Maybe it doesn't hold a candle to me clutzing around in my clogging shoes, but it is no less entertaining.
Jillian, our son Reuben's girlfriend, just finished her second of a four-year program at The School of Contemporary Dancers, professional program, in Winnipeg. Her recital offers a new experience for hubby and me.
We realize going in that modern dance will be, uhm, different. So I am pleasantly surprised when the first piece proves more traditional, with high energy and actual music. "I'm going to love this," I whisper to Jon. In fact, I tell him how I am going to learn to do this one day when I get where I'm going.
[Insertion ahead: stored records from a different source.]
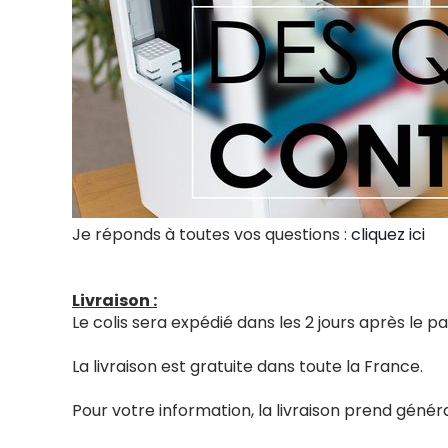
Je réponds à toutes vos questions :
cliquez ici
Livraison :
Le colis sera expédié dans les 2 jours après le
La livraison est gratuite dans toute la France.
Pour votre information, la livraison prend génér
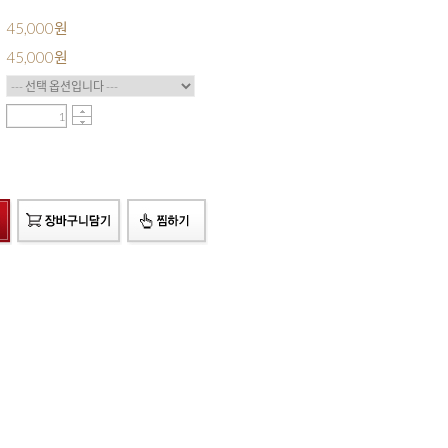
45,000원
45,000
원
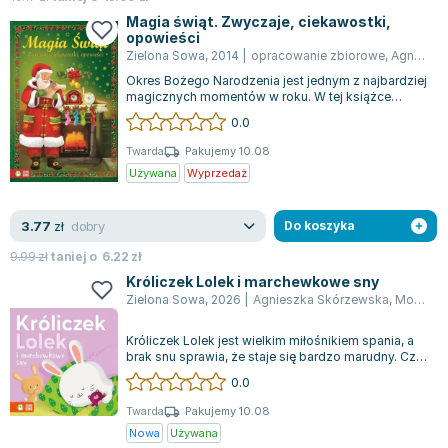
Joseph Murphy
Magia świąt. Zwyczaje, ciekawostki,
opowieści
Jan Sztaudynger
Zielona Sowa
,
2014
|
opracowanie zbiorowe
,
Agnieszka Skórzewska
Aleksander Puszkin
Okres Bożego Narodzenia jest jednym z najbardziej
Oscar Wilde
magicznych momentów w roku. W tej książce
młodzi czytelnicy odkryją, na czym pol...
Małgorzata Ohme
0.0
Maddie Ziegler
Twarda
Pakujemy 10.08
Leszek Czarnecki
Używana
Wyprzedaż
Joanna Racewicz
Maria Seweryn
dobry
3.77
zł
Do koszyka
Janina Zającówna
9.99
zł
taniej o
6.22
zł
Eric Helms
Króliczek Lolek i marchewkowe sny
Anna Prus (oprac.)
Zielona Sowa
,
2026
|
Agnieszka Skórzewska
,
Monika Suska
Nela Mała Reporterka
Króliczek Lolek jest wielkim miłośnikiem spania, a
Agnieszka Maciąg
brak snu sprawia, że staje się bardzo marudny. Czy
tym razem Lolek będzie mógł...
Barbara Wrzesińska
0.0
Terry Pratchett
Twarda
Pakujemy 10.08
Virginia Woolf
Nowa
Używana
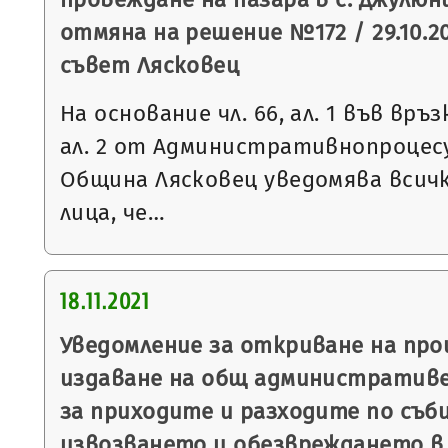
отмяна на решение №172 / 29.10.2
съвет Лясковец
На основание чл. 66, ал. 1 във връзка 
ал. 2 от Административнопроцесу
Община Лясковец уведомява всич
лица, че…
18.11.2021
Уведомление за откриване на пр
издаване на общ административе
за приходите и разходите по съб
извозването и обезвреждането в 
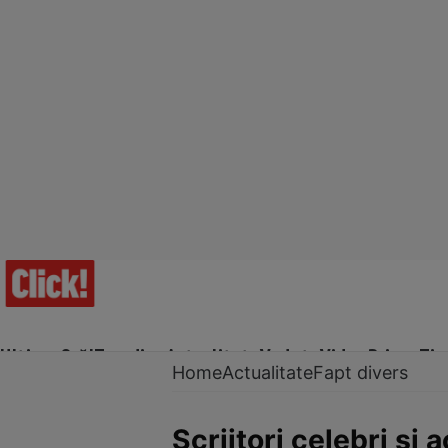
Ultima Oră!
Trending
Actualitate
Vedete
Video
Prime Ti
Home
Actualitate
Fapt divers
Scriitori celebri și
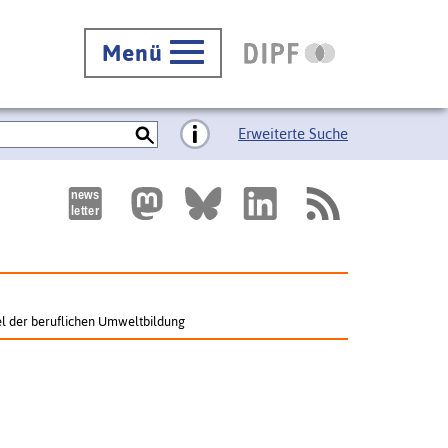
Menü
Erweiterte Suche
el der beruflichen Umweltbildung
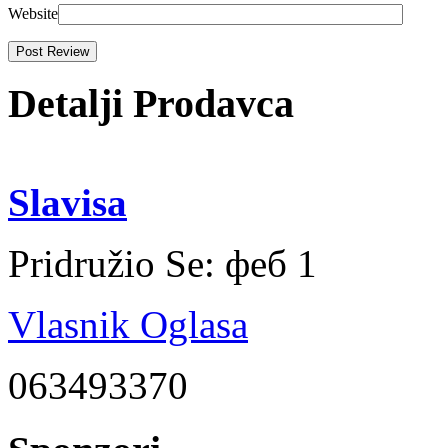
Website
Detalji Prodavca
Slavisa
Pridružio Se:
феб 1
Vlasnik Oglasa
063493370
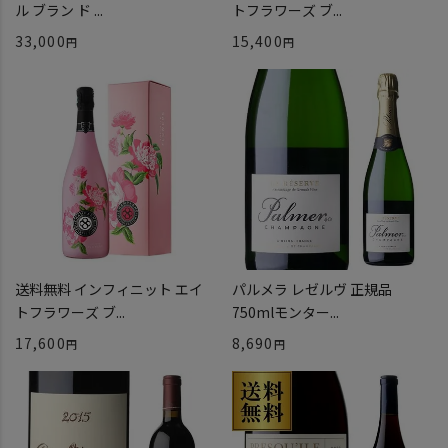
ル ブラン ド ...
トフラワーズ ブ...
33,000
15,400
送料無料 インフィニット エイ
パルメラ レゼルヴ 正規品
トフラワーズ ブ...
750mlモンター...
17,600
8,690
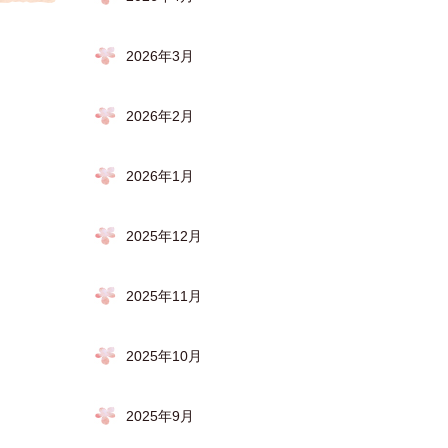
2026年3月
2026年2月
2026年1月
2025年12月
2025年11月
2025年10月
2025年9月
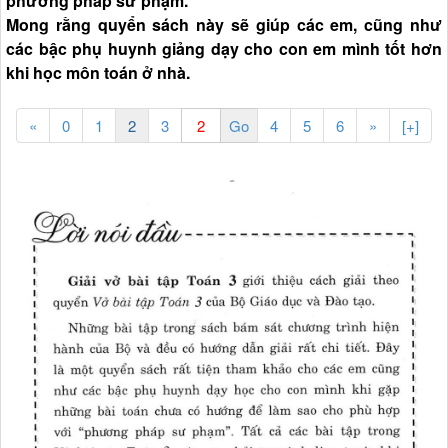
phương pháp sư phạm.
Mong rằng quyển sách này sẽ giúp các em, cũng như
các bậc phụ huynh giảng dạy cho con em mình tốt hơn
khi học môn toán ở nhà.
«
0
1
2
3
4
5
6
»
[+]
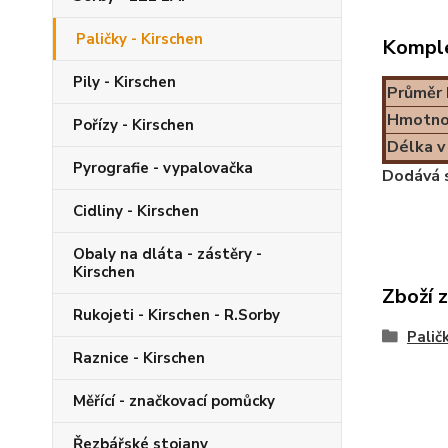
Paličky - Kirschen
Komple
Pily - Kirschen
Průměr 
Hmotnos
Pořízy - Kirschen
Délka 
Pyrografie - vypalovačka
Dodává 
Cidliny - Kirschen
Obaly na dláta - zástěry -
Kirschen
Zboží 
Rukojeti - Kirschen - R.Sorby
Palič
Raznice - Kirschen
Měřící - značkovací pomůcky
Řezbářské stojany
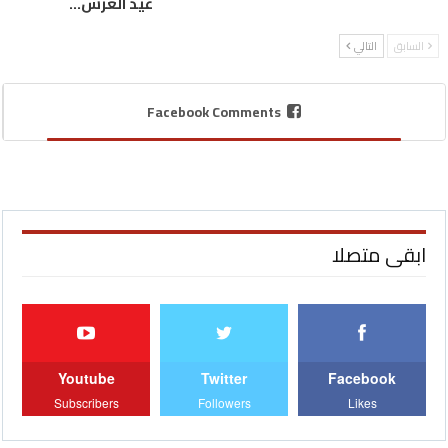
عيد العرش…
السابق
التالي
Facebook Comments
ابقى متصلا
Youtube
Twitter
Facebook
Subscribers
Followers
Likes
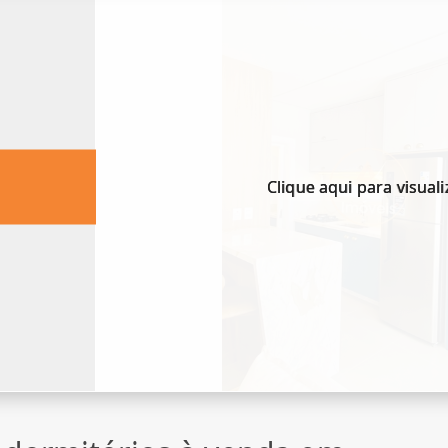
Clique aqui para visuali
The second piece is a little freaky, as is the third. But this one features the lovely Jillian, and it is great fun to see her on stage. By this time I realize I have two options: I can admit this is all too deep for me and just relax; or, I can invoke my inner artsy snob and pretend I get it, inventing some lame comments to regurgitate later. Something to demonstrate how cleverly superior I am, like: "Tragically, even their best efforts tend to be efficient pastiche, and I found it to be staggeringly trite."
It takes a lot less energy to choose the first option. Reuben says, "Mom, there's nothing to get," and I figure he should know. So I relax and enjoy, even chuckling quietly when something seems beyond ludicrous. I will learn later that Jillian's family doesn't necessarily get it either, but love and support her, laughing and rolling their eyes sometimes, too.
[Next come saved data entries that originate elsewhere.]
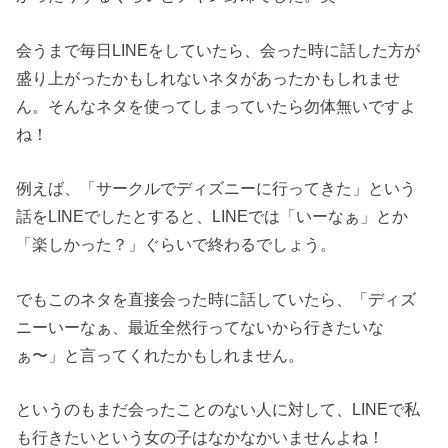
会うまで毎日LINEをしていたら、会った時に話した方が
盛り上がったかもしれないネタがあったかもしれませ
ん。そんなネタを使ってしまっていたら勿体無いですよ
ね！
例えば、「サークルでディズニーに行ってきた」という
話をLINEでしたとすると、LINEでは「いーなぁ」とか
「楽しかった？」ぐらいで終わるでしょう。
でもこのネタを直接会った時に話していたら、「ディズ
ニーいーなぁ、最近全然行ってないから行きたいな
ぁ〜」と言ってくれたかもしれません。
というのもまだ会ったことのない人に対して、LINEで私
も行きたいという女の子はなかなかいませんよね！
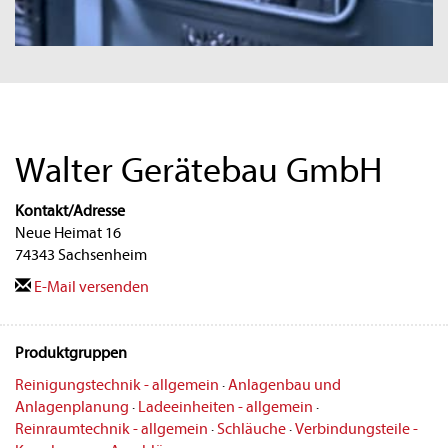
Walter Gerätebau GmbH
Kontakt/Adresse
Neue Heimat 16
74343 Sachsenheim
E-Mail versenden
Produktgruppen
Reinigungstechnik - allgemein
·
Anlagenbau und
Anlagenplanung
·
Ladeeinheiten - allgemein
·
Reinraumtechnik - allgemein
·
Schläuche
·
Verbindungsteile -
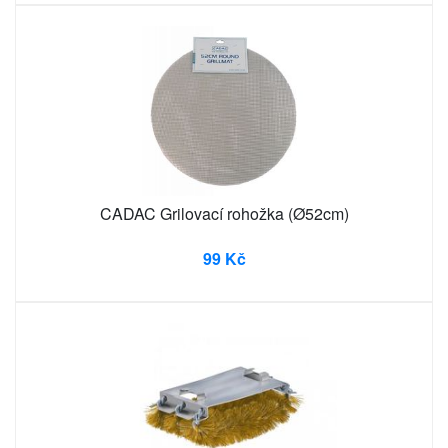
CADAC Grilovací rohožka (Ø52cm)
99 Kč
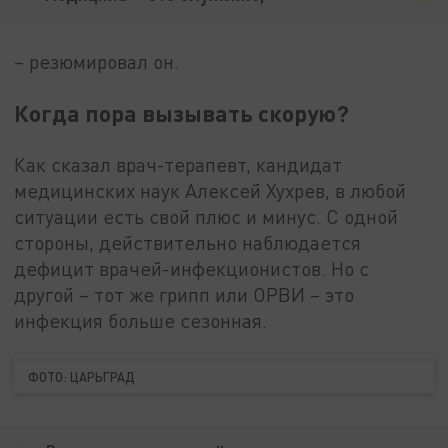
– резюмировал он.
Когда пора вызывать скорую?
Как сказал врач-терапевт, кандидат
медицинских наук Алексей Хухрев, в любой
ситуации есть свой плюс и минус. С одной
стороны, действительно наблюдается
дефицит врачей-инфекционистов. Но с
другой – тот же грипп или ОРВИ – это
инфекция больше сезонная.
ФОТО: ЦАРЬГРАД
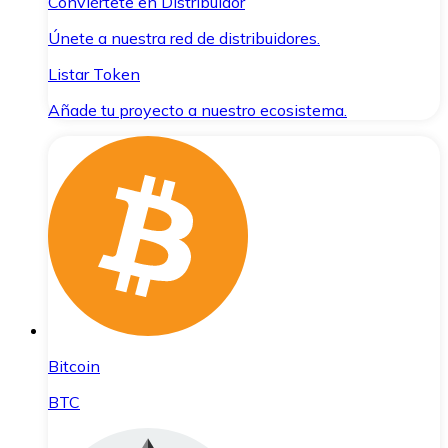
Conviértete en Distribuidor
Únete a nuestra red de distribuidores.
Listar Token
Añade tu proyecto a nuestro ecosistema.
Bitcoin
BTC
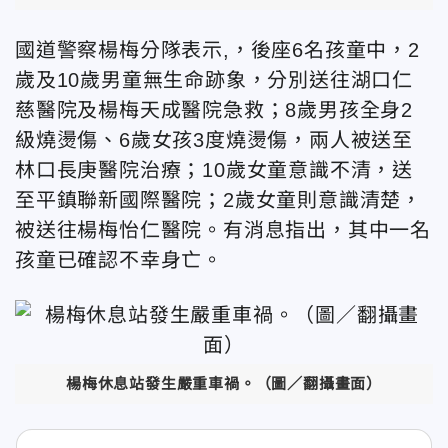
國道警察楊梅分隊表示,，後座6名孩童中，2
歲及10歲男童無生命跡象，分別送往湖口仁
慈醫院及楊梅天成醫院急救；8歲男孩全身2
級燒燙傷、6歲女孩3度燒燙傷，兩人被送至
林口長庚醫院治療；10歲女童意識不清，送
至平鎮聯新國際醫院；2歲女童則意識清楚，
被送往楊梅怡仁醫院。有消息指出，其中一名
孩童已確認不幸身亡。
楊梅休息站發生嚴重車禍。（圖／翻攝畫面）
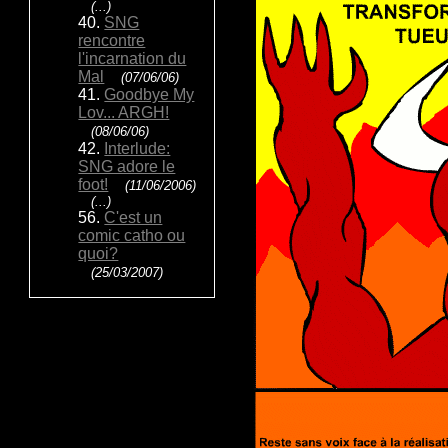
(...)
40.
SNG
rencontre
l'incarnation du
Mal
(07/06/06)
41.
Goodbye My
Lov... ARGH!
(08/06/06)
42.
Interlude:
SNG adore le
foot!
(11/06/2006)
(...)
56.
C'est un
comic catho ou
quoi?
(25/03/2007)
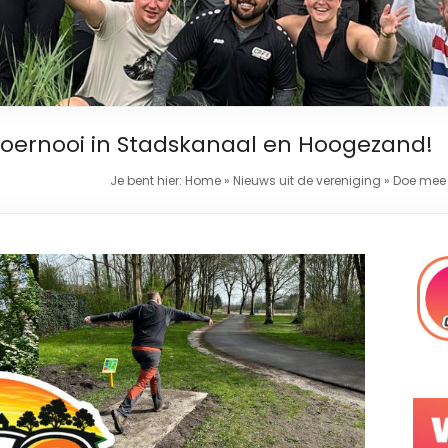
oernooi in Stadskanaal en Hoogezand!
Je bent hier:
Home
»
Nieuws uit de vereniging
»
Doe mee 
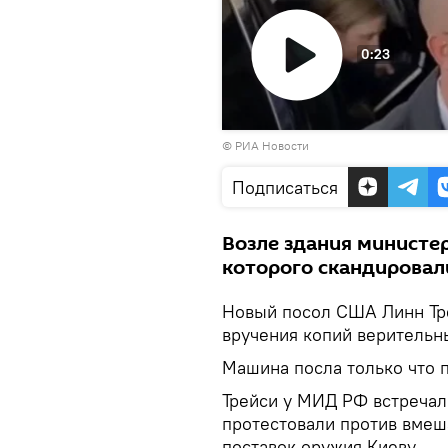
0:23
Воспроизвести
© РИА Новости
видео
Подписаться
Возле здания министер
которого скандировали
Новый посол США Линн Тр
вручения копий верительн
Машина посла только что 
Трейси у МИД РФ встречал 
протестовали против вмеш
поставок оружия Киеву.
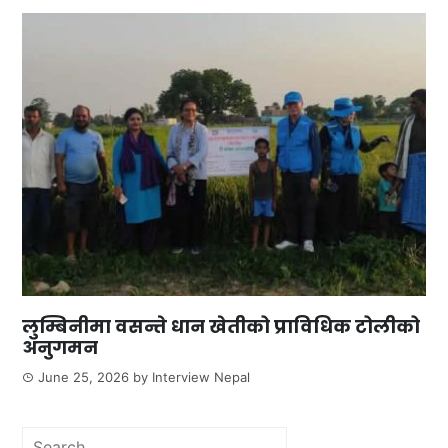
लुम्बिनीमा वसन्ते धान खेतीको प्राविधिक टोलीको
अनुगमन
June 25, 2026
by
Interview Nepal
Search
We see 15 pieces in all. The "music" ranges from opera to silence to a recording of someone flipping through TV channels every three seconds....for a solid six minutes. There are solos, duets, trios, and ensemble pieces. They dance in flamboyant feathers, mourning dresses, white nighties, glittery gowns, and shorts. The lighting designers create diverse moods for every piece. At the conclusion of each, the dancers take a deep bow, long hair flipping to their toes, followed by a head bow, then three steps backwards, turn right, and exit. At least something is predictable.
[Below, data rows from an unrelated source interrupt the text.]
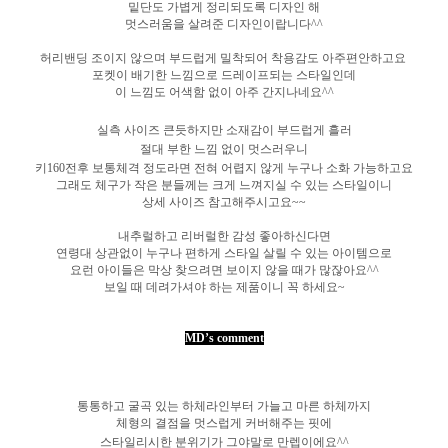
밑단도 가볍게 정리되도록 디자인 해
멋스러움을 살려준 디자인이랍니다^^
허리밴딩 조이지 않으며 부드럽게 밀착되어 착용감도 아주편안하고요
포켓이 배기한 느낌으로 드레이프되는 스타일인데
이 느낌도 어색함 없이 아주 간지나네요^^
실측 사이즈 큰듯하지만 소재감이 부드럽게 흘러
절대 부한 느낌 없이 멋스러우니
키160전후 보통체격 정도라면 전혀 어렵지 않게 누구나 소화 가능하고요
그래도 체구가 작은 분들께는 크게 느껴지실 수 있는 스타일이니
상세 사이즈 참고해주시고요~~
내추럴하고 리버럴한 감성 좋아하신다면
연령대 상관없이 누구나 편하게 스타일 살릴 수 있는 아이템으로
요런 아이들은 막상 찾으려면 보이지 않을 때가 많잖아요^^
보일 때 데려가셔야 하는 제품이니 꼭 하세요~
MD’s comment
통통하고 굴곡 있는 하체라인부터
가늘고 마른 하체까지
체형의 결점을 멋스럽게 커버해주는 핏에
스타일리시한 분위기가 그야말로 만렙이에요^^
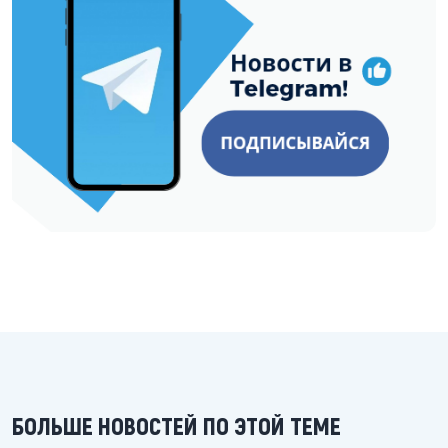
БОЛЬШЕ НОВОСТЕЙ ПО ЭТОЙ ТЕМЕ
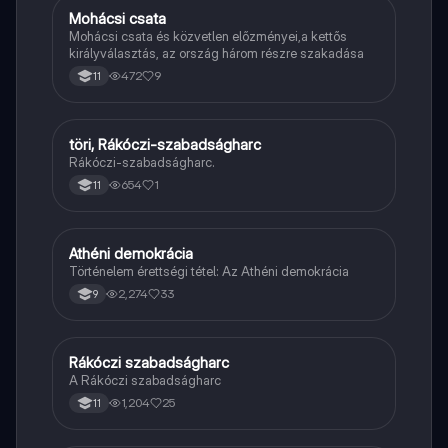
Mohácsi csata
Töri
Mohácsi csata és közvetlen előzményei,a kettős
királyválasztás, az ország három részre szakadása
472
9
11
töri, Rákóczi-szabadságharc
Töri
Rákóczi-szabadságharc.
654
1
11
Athéni demokrácia
Töri
Történelem érettségi tétel: Az Athéni demokrácia
2,274
33
9
Rákóczi szabadságharc
Töri
A Rákóczi szabadságharc
1,204
25
11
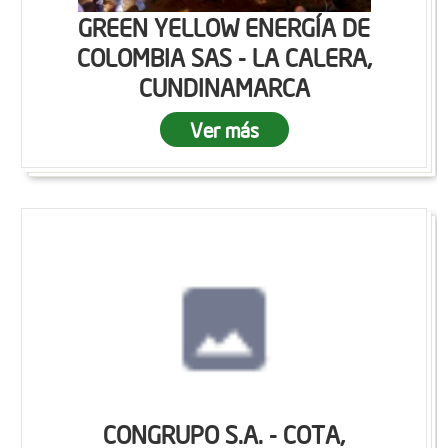
GREEN YELLOW ENERGÍA DE
COLOMBIA SAS - LA CALERA,
CUNDINAMARCA
Ver más
CONGRUPO S.A. - COTA,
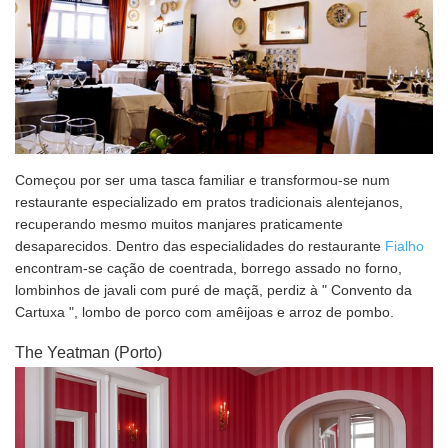
Começou por ser uma tasca familiar e transformou-se num
restaurante especializado em pratos tradicionais alentejanos,
recuperando mesmo muitos manjares praticamente
desaparecidos. Dentro das especialidades do restaurante
Fialho
encontram-se cação de coentrada, borrego assado no forno,
lombinhos de javali com puré de maçã, perdiz à " Convento da
Cartuxa ", lombo de porco com amêijoas e arroz de pombo.
The Yeatman (Porto)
Amid the weirdness, the rolling-on-the-floor sequences, and what I call the dislocated shoulder move, I see much to be admired. The too-deep-for-me factor aside, it is inspiring to witness what a human body can do. The strength, grace, and flexibility of these young people truly is breathtaking. To be that comfortable in one's own body - and with the bodies of others - is commendable.
I know not everyone holds this perspective, but I observe such things with a reverent wonder for the Creator of these bodies. I hope the souls inside appreciate what they've been given and acknowledge the Giver every now and then. Friedrich Nietzsche said "I would believe only in a God that knows how to dance."